How different would plastic tokens be from me just buying a cheap checkers set from the dollar store and putting pictures or stickers on them?


edit: I didn't see the poker chip comments upon first glance. Those would work as well.
 

::raises hand::

I have a question.

How different would plastic tokens be from me just buying a cheap checkers set from the dollar store and putting pictures or stickers on them?


edit: I didn't see the poker chip comments upon first glance. Those would work as well.

if you could get different sizes, then not very. If you wanted different sizes to help denote which was in which size category....
 

You can get poker chips ranging in size from quarters to the old dollar coins (pre-Susan B. Anthony or Sacajawea)...plastic ones, at least.
 


These days, I prefer to buy my tokens digitally like the Fiery Dragon CD collections. Then I can print the ones I want in any number I want. I can paste up sheets for a night's adventuring or a particular adventure. And I usually just print them on regular paper, then I don't sweat writing on them to indicate damage and so on. I recycle them after I'm done with them.

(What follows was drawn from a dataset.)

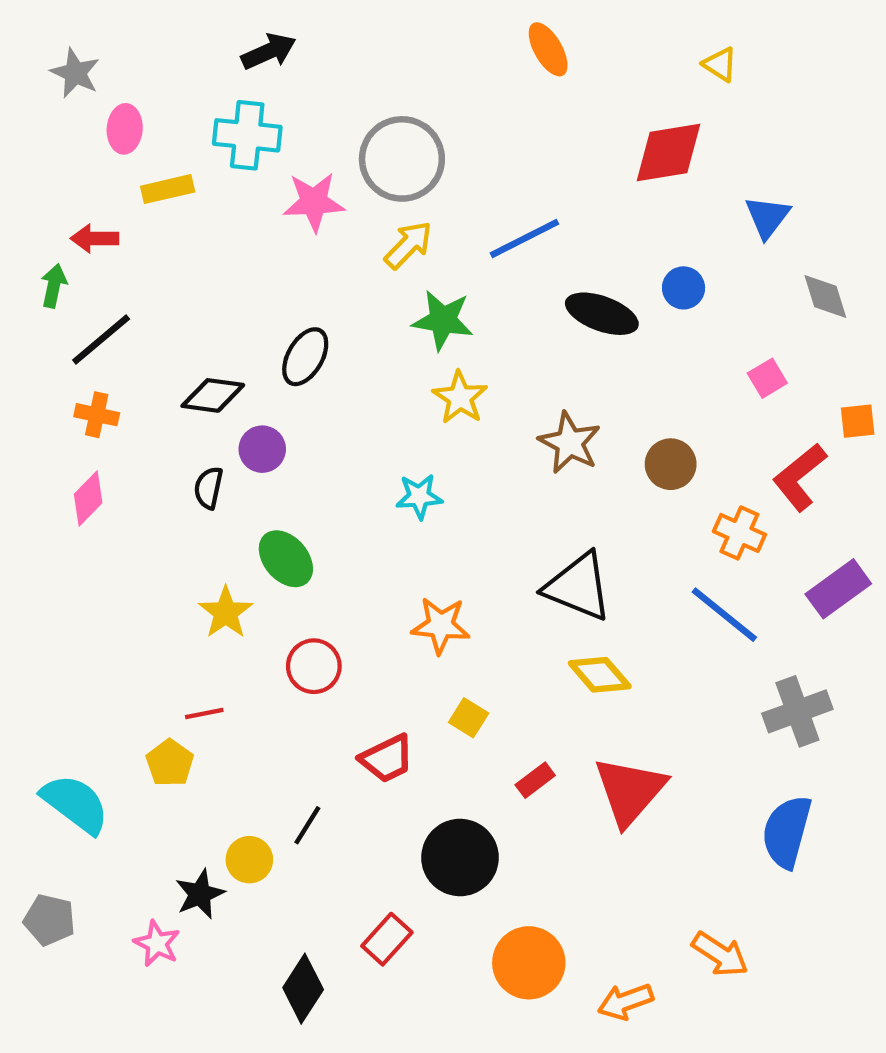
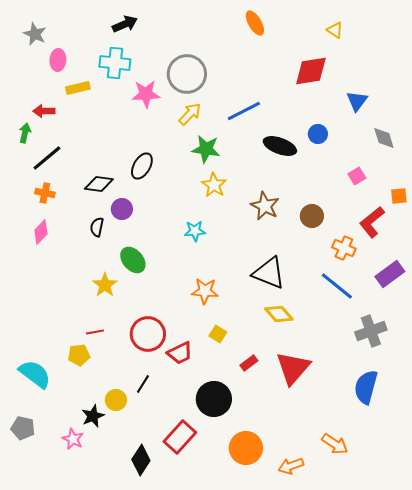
red circle: (314, 666) -> (148, 334), moved, size x1.4
yellow pentagon: (170, 763) -> (79, 355), turned 30
red rectangle: (387, 939) -> (180, 437), size x1.4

The only drawback I've encountered printing them on regular paper is lightness. A good sneeze can rearrange the board...
 


I know how tough paper/cardboard tokens can be- I have most of mine eating back to the late 1970s, from games like Melee, Wizard, Hotspot, Raid on Antares, Submarine, Helltank, Car Wars and OGRE/G.E.V., etc.

But I've also lost a few from those games (and others) due to damage hardier materials would have survived. And then there is the size/shape issue: do you know how tough it is to find a way to store a Melee/Wizard 7-Hex Dragon made of cardboard safely for 30 years?

Metal or plastic would have made the job a LOT easier.

Ahah, at this price point I expect them to last a few years, not a few decades like you! And I even gave you the storage solution for them (the D & D tokens, not yer fancy hex or shmuzzle shaped pieces).

Shmuzzles. Remember those? Hah, I just sourced thre idea for minis for my army of giant fire lizards.